Lumosity trains your brain, in particular your memory and attention, through fun mini-games, which you can play daily. It's a truly ingenious application with a wonderful interface and a great user experience.

Pros

Brainy but fun: With its colorful cognitive puzzles that involve quickly responding to visual stimuli while exercising your memory and doing sums, Lumosity makes neuroscience tests look cool. It gracefully integrates advanced concepts such as neuroplasticity into entertaining mini-games that train specific parts of your brain with the aim of improving your memory, attention, problem-solving skills, or response speed, making brain training enjoyable and even addictive.

Progress tracking and stats comparison keeps you motivated: For each game you play, you score points based on your performance; you can then compare your results over time and discover your cognitive strengths and weaknesses.

Concentrated experience: Lumosity takes up only around 15 minutes of your time each day. Although you can choose to replay the three daily games you're given, this app doesn't force you to spend time with it to make progress; it's all about focus.

Cons

Crash bug: During our tests, the app crashed repeatedly right after we completed a mini-game, so our results were not recorded. Restarting the app and replaying the game were necessary to move on to the next cognitive challenge.

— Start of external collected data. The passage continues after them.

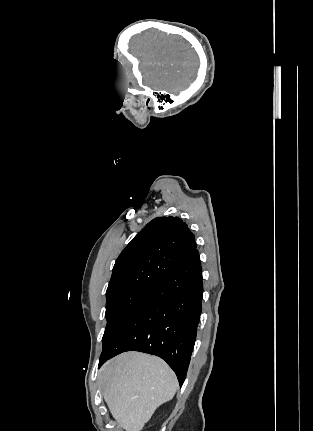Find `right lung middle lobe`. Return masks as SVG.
<instances>
[{
    "mask_svg": "<svg viewBox=\"0 0 313 431\" xmlns=\"http://www.w3.org/2000/svg\"><path fill=\"white\" fill-rule=\"evenodd\" d=\"M151 291H129L106 296L107 326L102 338L103 347L111 340L117 330L147 297Z\"/></svg>",
    "mask_w": 313,
    "mask_h": 431,
    "instance_id": "1",
    "label": "right lung middle lobe"
}]
</instances>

Free version comes with limitations: To enjoy premium daily workouts with 15 games on your mobile device that adapt to your skill level, you have to upgrade to Lumosity Premium for $15/month or $80/year.

Bottom Line

In terms of its concept and execution, Lumosity outshines most other brain training programs, contending with Elevate for the title of best cognitive training app for Android. It's a remarkably well-made, bright little app that keeps your mind sharp without becoming a time sink. That said, whether or not it can really make you a better thinker is of course questionable. Yes, the research suggests so, but can we really measure the difference?